The Gallery

 

After closing for renovations, The Gallery had the challenge of bringing their tapas style menu to an increased number of diners, all in the same small kitchen space.

“Preparing tapas involves a lot of preparation! With the expansion and increase in numbers, we didn’t have the space, equipment or man power to deliver this type of menu,” explains Head Chef Aaron Hill.

Limited by their small kitchen space, The Gallery partnered with Adelaide dealership CTPL and Comcater to maximise the space, increase efficiency and enable the kitchen to keep up with the demands of their three new dining spaces.

To do this, Comcater introduced the concept of cook-chill to The Gallery with the installation of a RATIONAL SelfCookingCenter® with plated finishing system and a Tecnomac E10 blast chiller.

“Cooking in the RATIONAL, blast chilling in the Tecnomac and finishing in the RATIONAL has reduced our preparation time by four hours!
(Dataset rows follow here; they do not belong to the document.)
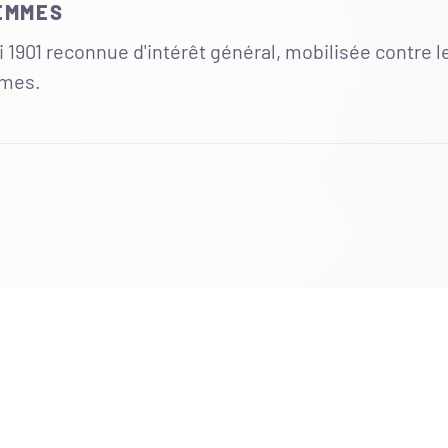
FEMMES
 1901 reconnue d'intérêt général, mobilisée contre l
mmes.
UR
 totales du site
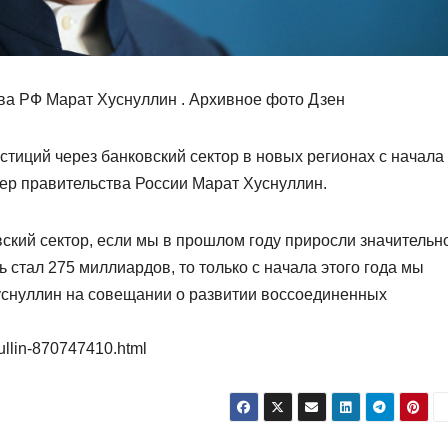
ва РФ Марат Хуснуллин . Архивное фото Дзен
тиций через банковский сектор в новых регионах с начала
ер правительства России Марат Хуснуллин.
вский сектор, если мы в прошлом году приросли значительн
 стал 275 миллиардов, то только с начала этого года мы
Хуснуллин на совещании о развитии воссоединенных
ullin-870747410.html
Product quality is not sacrificed, because the Tecnomac really seals in the flavour, fragrance and also the colour. We now can produce much larger quantities, which means we can keep up with the demands of the new venue.”

The kitchen is further supported by the addition of a Garland 6 burner range and 600mm chargrill, Frymaster MJ Series fryers and an Alto-Shaam banquet cart. With the kitchen located on the second-storey, the finished product is transferred from the RATIONAL to the Alto-Shaam banquet cart and sent via dumbwaiter to the rooftop venue during functions.

“Simply put, we would not be able to do what we do without our new kitchen and equipment”.